Ana Jimenez-Pascual scite author profile

Metabolic reprogramming has been described in rapidly growing tumors, which are thought to mostly contain fast‐cycling cells (FCCs) that have impaired mitochondrial function and rely on aerobic glycolysis. Here, we characterize the metabolic landscape of glioblastoma (GBM) and explore metabolic specificities as targetable vulnerabilities. Our studies highlight the metabolic heterogeneity in GBM, in which FCCs harness aerobic glycolysis, and slow‐cycling cells (SCCs) preferentially utilize mitochondrial oxidative phosphorylation for their functions. SCCs display enhanced invasion and chemoresistance, suggesting their important role in tumor recurrence. SCCs also demonstrate increased lipid contents that are specifically metabolized under glucose‐deprived conditions.
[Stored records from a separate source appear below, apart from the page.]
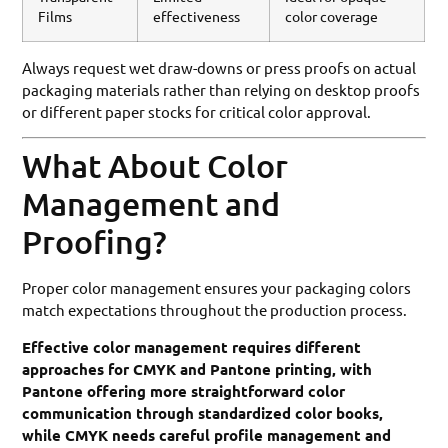
Films
effectiveness
color coverage
Always request wet draw-downs or press proofs on actual
packaging materials rather than relying on desktop proofs
or different paper stocks for critical color approval.
What About Color
Management and
Proofing?
Proper color management ensures your packaging colors
match expectations throughout the production process.
Effective color management requires different
approaches for CMYK and Pantone printing, with
Pantone offering more straightforward color
communication through standardized color books,
while CMYK needs careful profile management and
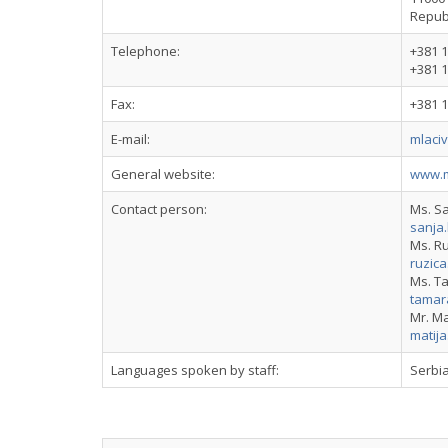
Republ
Telephone:
+381 1
+381 1
Fax:
+381 1
E-mail:
mlaci
General website:
www.m
Contact person:
Ms. S
sanja
Ms. Ru
ruzic
Ms. T
tamar
Mr. Ma
matij
Languages spoken by staff:
Serbia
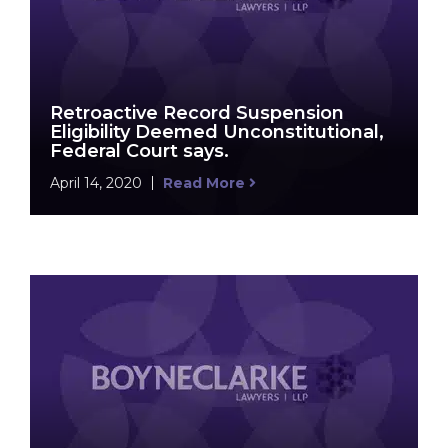
Retroactive Record Suspension
Eligibility Deemed Unconstitutional,
Federal Court says.
April 14, 2020
Read More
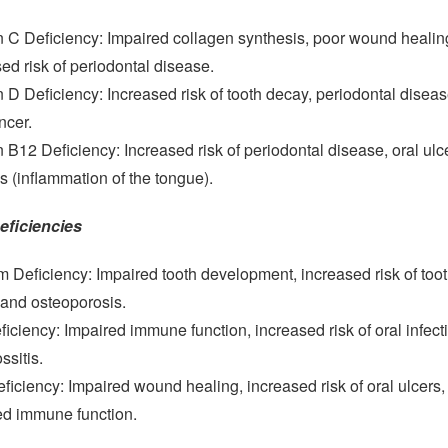
n C Deficiency: Impaired collagen synthesis, poor wound healin
ed risk of periodontal disease.
 D Deficiency: Increased risk of tooth decay, periodontal disea
ncer.
 B12 Deficiency: Increased risk of periodontal disease, oral ulc
is (inflammation of the tongue).
eficiencies
 Deficiency: Impaired tooth development, increased risk of too
 and osteoporosis.
ficiency: Impaired immune function, increased risk of oral infect
ssitis.
ficiency: Impaired wound healing, increased risk of oral ulcers,
ed immune function.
Fatty acid transport in SCCs is targetable by pharmacological inhibition or genomic deletion of FABP7, both of which sensitize SCCs to metabolic stress. Furthermore, FABP7 inhibition, whether alone or in combination with glycolysis inhibition, leads to overall increased survival. Our studies reveal the existence of GBM cell subpopulations with distinct metabolic requirements and suggest that FABP7 is central to lipid metabolism in SCCs and that targeting FABP7‐related metabolic pathways is a viable therapeutic strategy.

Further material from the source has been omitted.